11月が走る。冬に向かって大急ぎで。少し前までアフリカ大陸からの生暖かい風が吹いていたのに、急に寒風が吹き始めた。木の枝を埋め尽くしていた美しく色づいた黄色い葉がはらりはらりと地面に落ちていく。地面はまるで黄色い絨毯のよう。それを壊したくないがために、私達は大回りをして歩く。今日の空は鼠色。冬がその分厚い雲の裏側に控えているような、そんな今日の空。

昨夕、仕事帰りに旧市街に立ち寄った。今週ボローニャではCioccoShowとよばれるチョコレートの祭典なるものが開かれているが、今年は場所が移動した。マッジョーレ広場ではなく、ボローニャ中央駅周辺の小さな広場が会場だ。ちょっと覗いてみようと思っていたのにそんな不便なところに行ってしまったと知り、急に気持ちが萎えてしまった。駅周辺は私達にとって街中でもなければ便利な場所でもない。日本では駅周辺は栄えた場所、皆が集まる場所であろうけど、此処では駅の存在価値が異なる。そもそも昔は鉄道などなかったのだ。1000年も昔から街があり、街の中心には皆が集うシンボル的教会と広場があった。それを中心に街が栄え、つい160年ほど前に空いている場所に鉄道が敷かれ駅が設けられた。だから駅は街の中心ではない。旅人にとって駅は街に降り立つ窓口だけど、実に窓口という存在で、街の中心ではないのだ。ボローニャを知るには歩かねばならぬ。人が集まるマッジョーレ広場に、サン・ペトロニオ教会のある場所に。さて、今年の会場は街の中心ではないと知っていたのに旧市街へ行ったのには理由がある。2本の塔の下にある、自然薬局に用事があったからだ。街は不思議なほど空いていて、バスもすいすい先に進むし、自然薬局もがら空きだった。何時もなら何人もの先客が居て、10分以上待たされると言うのに。用事をすいすいと済ませ家に帰ろうとバスの停留所に行ったが、全然来ない。さて、どうしたものか。それで久しぶりにフランス屋に立ち寄ってみた。店には店主と、店主が褒めちぎるほど感じの良い青年店員がカウンターの中で忙しそうにしていた。それから店主の娘。勧められた南西フランスの赤ワインを頂きながら、ひとしきり話に花が咲いた。CioccoShowがマッジョーレ広場で行われない理由はセキュリティ上の為とのこと。人が沢山集まる場所にはテロ行為が発生しやすい。それが理由だそうだけど、あまり説得力がなかった。訪問者数は確実に減るだろうと思われるが、出展者たちがボローニャ市に支払う費用はマッジョーレ広場でも駅周辺でも同じ。だから出展者たちは不満を述べている、との話だった。こうした商売をしている人達は色んな人と繋がっているらしく、そうした話には大そう詳しかった。それから話はボルドーの話に移った。少し前に店主夫婦がボルドーで休暇を楽しむと嬉しそうに話していたのを思いだしてのことだ。店主によるとボルドーという街はボローニャよりも少し小さめの街で、実に情緒があって美しく、暮らしてみたくなるような街とのことであった。君のような散策が好きな人にはもってこいの街、と店主は私にそう言って、行ってみるといい、と付け加えた。そういえば随分前に、若い友人が同じような話をしていた。ボルドーねえ。と宙にその街の様子を描こうと試みる私に店主が付け加える。それに飛び切り美味しいワインがあるじゃないか。大変な殺し文句に私も青年店員も言った当の本人の店主も笑った。美味しいワインがある街。いつか足を運んでみたいと思った。

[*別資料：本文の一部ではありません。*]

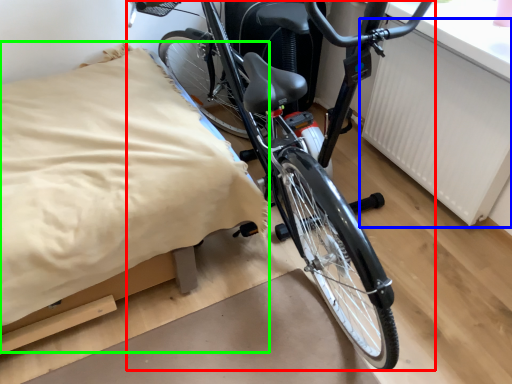 Question: Considering the real-world distances, which object is farthest from bicycle (highlighted by a red box)? radiator (highlighted by a blue box) or sheet (highlighted by a green box)?

Choices:
 (A) radiator
 (B) sheet

Answer: (A) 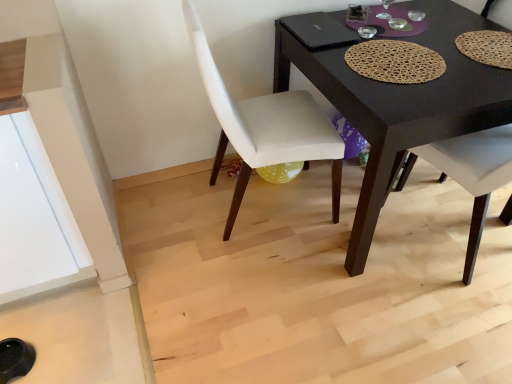 Locate an element on the screen. The height and width of the screenshot is (384, 512). spots to the right of brown woven placemat at center is located at coordinates (485, 68). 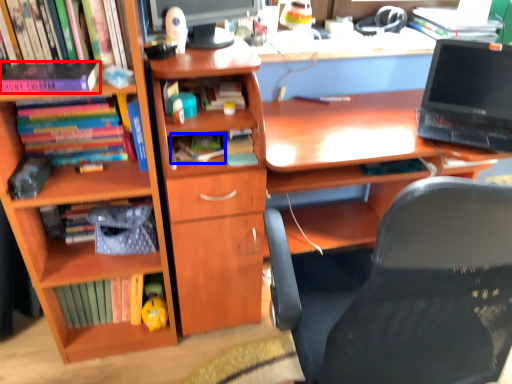 Question: Which object is further to the camera taking this photo, book (highlighted by a red box) or book (highlighted by a blue box)?

Choices:
 (A) book
 (B) book

Answer: (B) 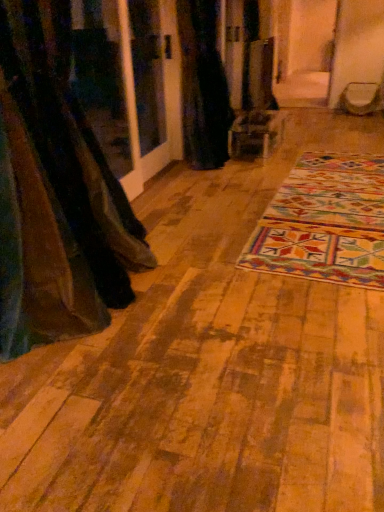 Question: Does multicolored woven mat at center have a lesser height compared to brown fabric curtain at left, the 1th curtain viewed from the front?

Choices:
 (A) yes
 (B) no

Answer: (A)

Question: Is brown fabric curtain at left, the 1th curtain viewed from the front, inside multicolored woven mat at center?

Choices:
 (A) yes
 (B) no

Answer: (B)

Question: Would you say multicolored woven mat at center is a long distance from brown fabric curtain at left, acting as the first curtain starting from the bottom?

Choices:
 (A) yes
 (B) no

Answer: (A)

Question: Is the depth of multicolored woven mat at center greater than that of brown fabric curtain at left, which is counted as the 1th curtain, starting from the left?

Choices:
 (A) yes
 (B) no

Answer: (A)

Question: Would you say multicolored woven mat at center is outside brown fabric curtain at left, which is counted as the 1th curtain, starting from the left?

Choices:
 (A) yes
 (B) no

Answer: (A)

Question: Is multicolored woven mat at center situated inside brown fabric curtain at left, which appears as the second curtain when viewed from the right, or outside?

Choices:
 (A) outside
 (B) inside

Answer: (A)

Question: Based on their sizes in the image, would you say multicolored woven mat at center is bigger or smaller than brown fabric curtain at left, acting as the second curtain starting from the back?

Choices:
 (A) big
 (B) small

Answer: (B)

Question: Is multicolored woven mat at center in front of or behind brown fabric curtain at left, which is counted as the 1th curtain, starting from the left, in the image?

Choices:
 (A) front
 (B) behind

Answer: (B)

Question: In terms of height, does multicolored woven mat at center look taller or shorter compared to brown fabric curtain at left, the 1th curtain viewed from the front?

Choices:
 (A) tall
 (B) short

Answer: (B)

Question: From their relative heights in the image, would you say brown fabric curtain at left, which is counted as the 1th curtain, starting from the left, is taller or shorter than multicolored woven mat at center?

Choices:
 (A) tall
 (B) short

Answer: (A)

Question: Is brown fabric curtain at left, acting as the second curtain starting from the back, spatially inside multicolored woven mat at center, or outside of it?

Choices:
 (A) inside
 (B) outside

Answer: (B)

Question: Is point (94, 273) positioned closer to the camera than point (274, 224)?

Choices:
 (A) closer
 (B) farther

Answer: (A)

Question: Considering their positions, is brown fabric curtain at left, the 1th curtain viewed from the front, located in front of or behind multicolored woven mat at center?

Choices:
 (A) front
 (B) behind

Answer: (A)

Question: In terms of height, does black fabric curtain at center, which appears as the 2th curtain when ordered from the bottom, look taller or shorter compared to multicolored woven mat at center?

Choices:
 (A) short
 (B) tall

Answer: (B)

Question: In terms of size, does black fabric curtain at center, which appears as the 2th curtain when ordered from the bottom, appear bigger or smaller than multicolored woven mat at center?

Choices:
 (A) small
 (B) big

Answer: (B) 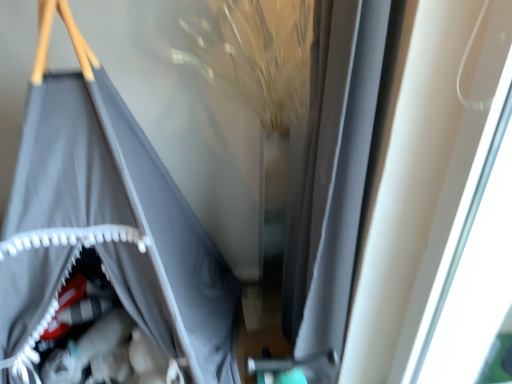 Question: Can you confirm if white plastic window at upper right is smaller than matte gray fabric at left?

Choices:
 (A) yes
 (B) no

Answer: (A)

Question: From the image's perspective, is white plastic window at upper right on top of matte gray fabric at left?

Choices:
 (A) no
 (B) yes

Answer: (A)

Question: Is white plastic window at upper right wider than matte gray fabric at left?

Choices:
 (A) yes
 (B) no

Answer: (B)

Question: Does white plastic window at upper right have a larger size compared to matte gray fabric at left?

Choices:
 (A) no
 (B) yes

Answer: (A)

Question: Is the surface of white plastic window at upper right in direct contact with matte gray fabric at left?

Choices:
 (A) no
 (B) yes

Answer: (A)

Question: Does white plastic window at upper right contain matte gray fabric at left?

Choices:
 (A) yes
 (B) no

Answer: (B)

Question: From a real-world perspective, is matte gray fabric at left positioned under white plastic window at upper right based on gravity?

Choices:
 (A) no
 (B) yes

Answer: (B)

Question: Is matte gray fabric at left positioned with its back to white plastic window at upper right?

Choices:
 (A) yes
 (B) no

Answer: (B)

Question: From the image's perspective, is matte gray fabric at left above white plastic window at upper right?

Choices:
 (A) yes
 (B) no

Answer: (A)

Question: Considering the relative sizes of matte gray fabric at left and white plastic window at upper right in the image provided, is matte gray fabric at left thinner than white plastic window at upper right?

Choices:
 (A) yes
 (B) no

Answer: (B)

Question: Does matte gray fabric at left turn towards white plastic window at upper right?

Choices:
 (A) yes
 (B) no

Answer: (B)

Question: Is the position of matte gray fabric at left more distant than that of white plastic window at upper right?

Choices:
 (A) no
 (B) yes

Answer: (B)

Question: Is point (453, 206) closer or farther from the camera than point (96, 203)?

Choices:
 (A) closer
 (B) farther

Answer: (A) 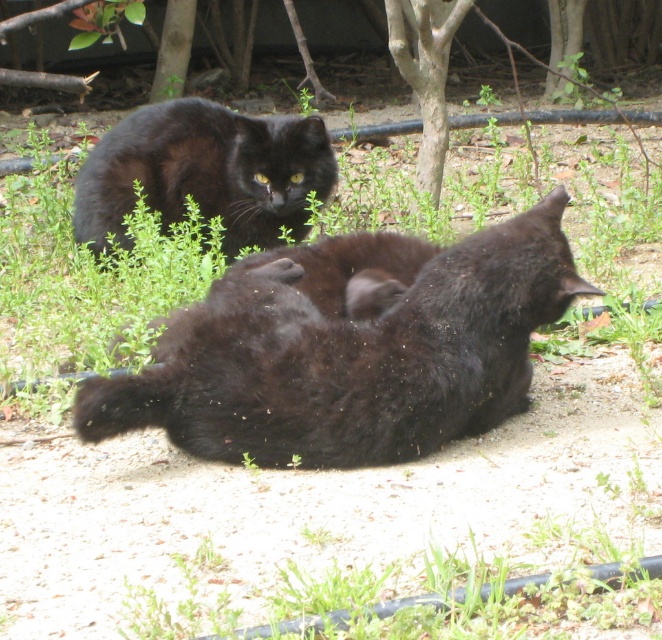 Question: Is black fluffy cat at center positioned in front of shiny black cat at upper left?

Choices:
 (A) no
 (B) yes

Answer: (B)

Question: Does black fluffy cat at center lie in front of shiny black cat at upper left?

Choices:
 (A) yes
 (B) no

Answer: (A)

Question: Which point appears closest to the camera in this image?

Choices:
 (A) (281, 166)
 (B) (230, 316)

Answer: (B)

Question: Is shiny black cat at upper left wider than smooth bark tree at center?

Choices:
 (A) yes
 (B) no

Answer: (A)

Question: Which point is closer to the camera?

Choices:
 (A) black fluffy cat at center
 (B) shiny black cat at upper left

Answer: (A)

Question: Estimate the real-world distances between objects in this image. Which object is farther from the black fluffy cat at center?

Choices:
 (A) smooth bark tree at center
 (B) shiny black cat at upper left

Answer: (A) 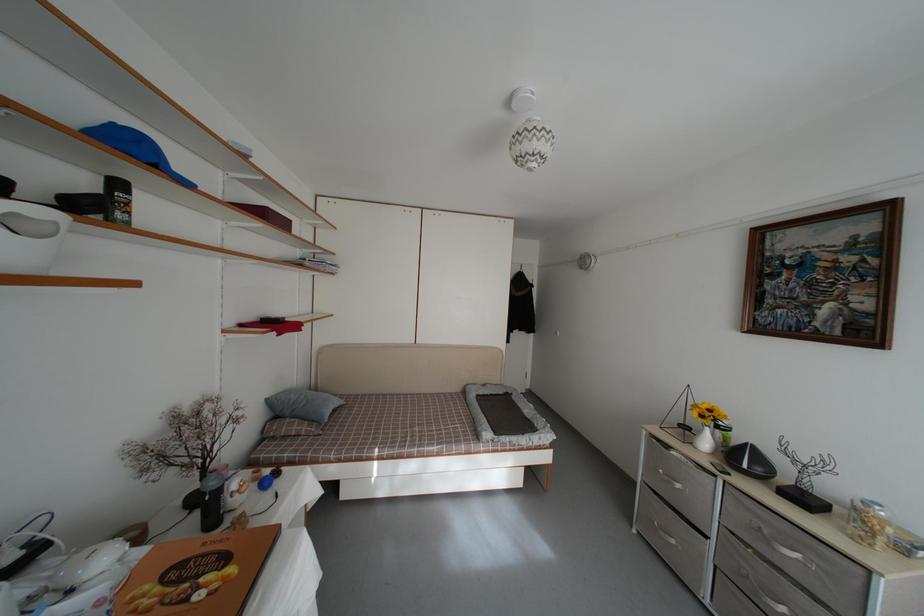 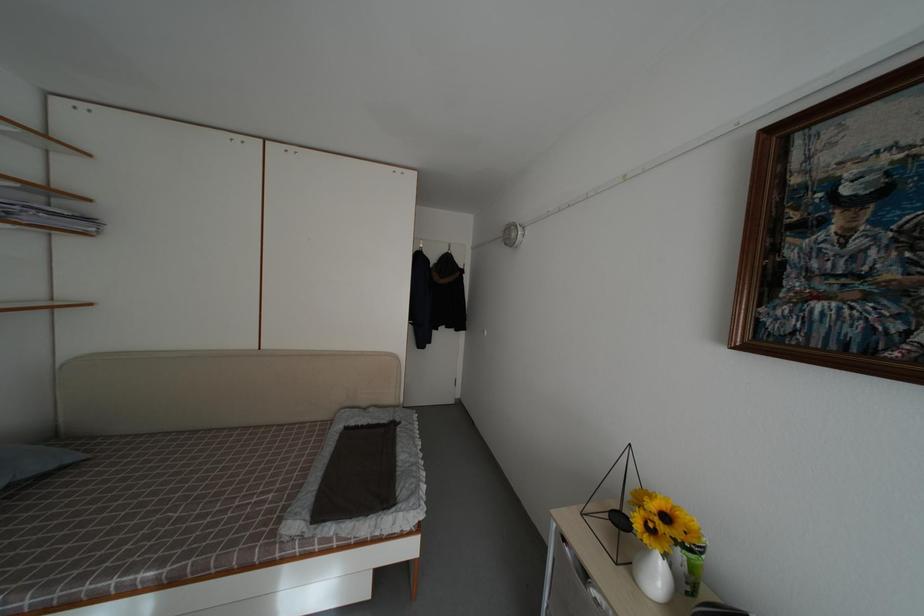 Find the pixel in the second image that matches point (341, 272) in the first image.

(94, 225) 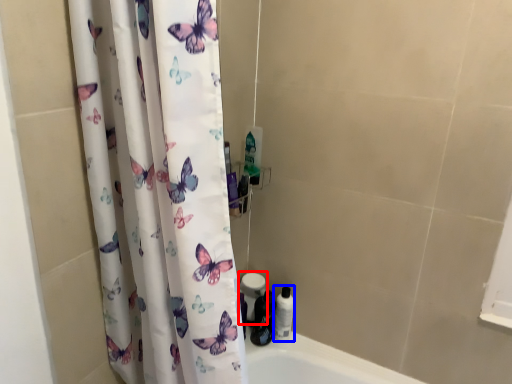 Question: Which point is closer to the camera, toilet paper (highlighted by a red box) or toiletry (highlighted by a blue box)?

Choices:
 (A) toilet paper
 (B) toiletry

Answer: (B) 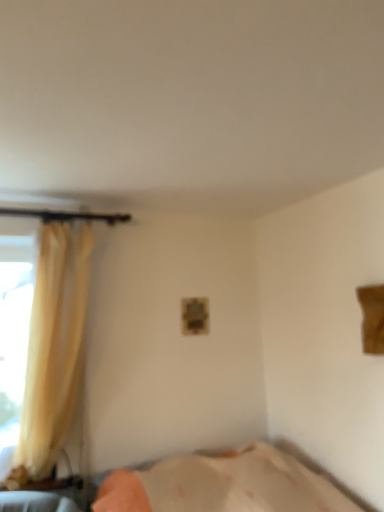 Question: Is silky yellow curtain at left completely or partially outside of beige fabric bed at lower center?

Choices:
 (A) yes
 (B) no

Answer: (A)

Question: Is silky yellow curtain at left taller than beige fabric bed at lower center?

Choices:
 (A) no
 (B) yes

Answer: (B)

Question: Can you confirm if silky yellow curtain at left is thinner than beige fabric bed at lower center?

Choices:
 (A) no
 (B) yes

Answer: (B)

Question: From a real-world perspective, does silky yellow curtain at left stand above beige fabric bed at lower center?

Choices:
 (A) no
 (B) yes

Answer: (B)

Question: Is beige fabric bed at lower center located within silky yellow curtain at left?

Choices:
 (A) no
 (B) yes

Answer: (A)

Question: Is silky yellow curtain at left at the right side of beige fabric bed at lower center?

Choices:
 (A) yes
 (B) no

Answer: (B)

Question: Is beige fabric bed at lower center looking in the opposite direction of silky yellow curtain at left?

Choices:
 (A) yes
 (B) no

Answer: (B)

Question: Can you confirm if beige fabric bed at lower center is thinner than silky yellow curtain at left?

Choices:
 (A) yes
 (B) no

Answer: (B)

Question: Does beige fabric bed at lower center have a lesser height compared to silky yellow curtain at left?

Choices:
 (A) yes
 (B) no

Answer: (A)

Question: From a real-world perspective, is beige fabric bed at lower center physically above silky yellow curtain at left?

Choices:
 (A) yes
 (B) no

Answer: (B)

Question: Does beige fabric bed at lower center appear on the left side of silky yellow curtain at left?

Choices:
 (A) yes
 (B) no

Answer: (B)

Question: Is beige fabric bed at lower center closer to camera compared to silky yellow curtain at left?

Choices:
 (A) no
 (B) yes

Answer: (B)

Question: Considering the positions of silky yellow curtain at left and beige fabric bed at lower center in the image, is silky yellow curtain at left wider or thinner than beige fabric bed at lower center?

Choices:
 (A) wide
 (B) thin

Answer: (B) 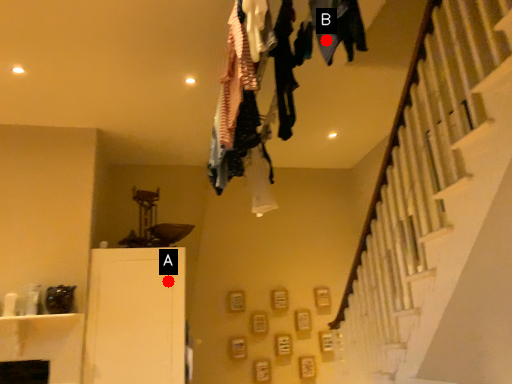 Question: Two points are circled on the image, labeled by A and B beside each circle. Which point is closer to the camera?

Choices:
 (A) A is closer
 (B) B is closer

Answer: (B) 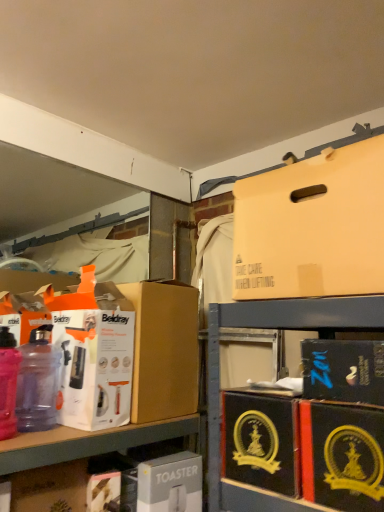 Question: Is translucent plastic bottle at left, acting as the 2th bottle starting from the right, in front of or behind black cardboard box at lower right, the fifth box in the top-to-bottom sequence, in the image?

Choices:
 (A) front
 (B) behind

Answer: (B)

Question: From a real-world perspective, is translucent plastic bottle at left, acting as the 2th bottle starting from the right, positioned above or below black cardboard box at lower right, the fifth box in the top-to-bottom sequence?

Choices:
 (A) below
 (B) above

Answer: (B)

Question: Based on their relative distances, which object is farther from the translucent plastic bottle at left, acting as the 2th bottle starting from the right?

Choices:
 (A) black cardboard box at lower right, which is counted as the 4th box, starting from the top
 (B) transparent plastic bottle at left, which ranks as the 2th bottle in left-to-right order
 (C) brown cardboard box at center, which ranks as the fourth box in bottom-to-top order
 (D) matte cardboard box at lower left
 (E) matte cardboard box at upper right, which is counted as the first box, starting from the top

Answer: (A)

Question: Which object is the farthest from the brown cardboard box at center, which is counted as the third box, starting from the top?

Choices:
 (A) black cardboard box at lower right, the fifth box in the top-to-bottom sequence
 (B) white cardboard toaster at lower center, which ranks as the 6th box in top-to-bottom order
 (C) matte cardboard box at upper right, which is the 6th box from bottom to top
 (D) black cardboard box at lower right, which is counted as the 4th box, starting from the top
 (E) matte black box at lower right, the 2th box positioned from the top

Answer: (D) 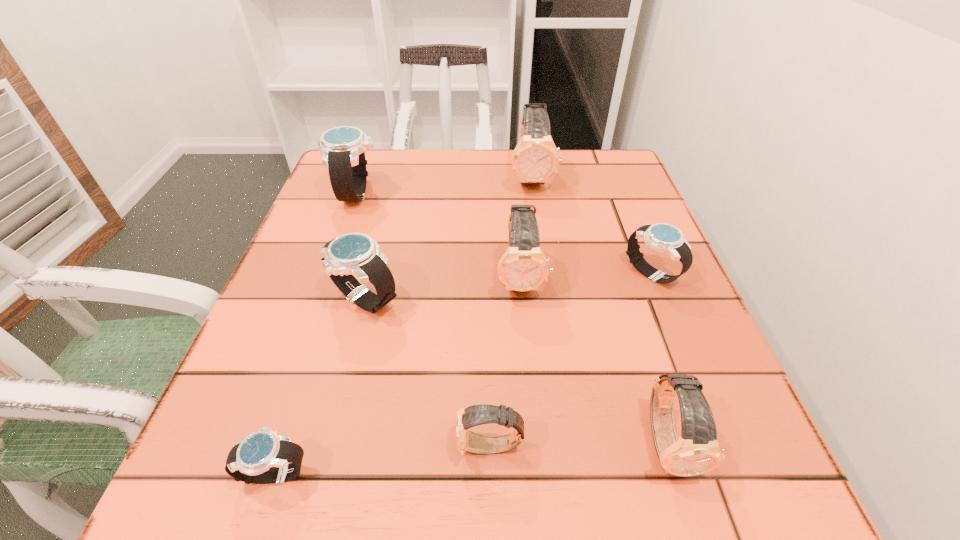 The image size is (960, 540). I want to click on the tallest watch, so click(x=535, y=159).

Locate an element on the screen. The width and height of the screenshot is (960, 540). the biggest gold watch is located at coordinates (535, 159).

In order to click on the farthest silver watch in this screenshot , I will do `click(343, 148)`.

You are a GUI agent. You are given a task and a screenshot of the screen. Output one action in this format:
    pyautogui.click(x=<x>, y=<y>)
    Task: Click on the third smallest gold watch
    The height and width of the screenshot is (540, 960).
    Given the screenshot: What is the action you would take?
    pyautogui.click(x=523, y=267)

Locate an element on the screen. This screenshot has width=960, height=540. the third smallest silver watch is located at coordinates (351, 259).

The height and width of the screenshot is (540, 960). Identify the location of the rightmost gold watch. (697, 451).

The image size is (960, 540). In order to click on the second smallest silver watch in this screenshot , I will do `click(665, 238)`.

You are a GUI agent. You are given a task and a screenshot of the screen. Output one action in this format:
    pyautogui.click(x=<x>, y=<y>)
    Task: Click on the smallest gold watch
    The height and width of the screenshot is (540, 960).
    Given the screenshot: What is the action you would take?
    pyautogui.click(x=466, y=441)

Identify the location of the smallest silver watch. The width and height of the screenshot is (960, 540). (263, 457).

Locate an element on the screen. the shortest watch is located at coordinates (263, 457).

ところで価値観ほど面白いものは無い。これは人によって異なり、正解も不正解もないのだ。だから絶対なんてものは世の中には無いのだと思う。そういうことを知っていれば、どんなに話がこじれても相手を尊重する気持ちを失うことはないだろう。価値観が異なっているのはごく普通のこと。そもそも誰もの価値観が同じだったら、世の中は少しも面白くない。色んなことが交差して存在するからこそ面白い。




人気ブログランキングへ 

空が青い

DSC_0027 small


秋晴れとはこういう空のことを言うのだろう。そんな言葉が心に浮かぶような美しい空に恵まれた日曜日。もっとも秋の空と女心と昔から言うように、この美しい空を一日中望めるかどうかは分から無いけれど。気付けばもう11月も中旬。いつもの生活に、いくつかの用事と約束事が散りばめられている。あっという間に11月の終わりの日を迎えるのかもしれない。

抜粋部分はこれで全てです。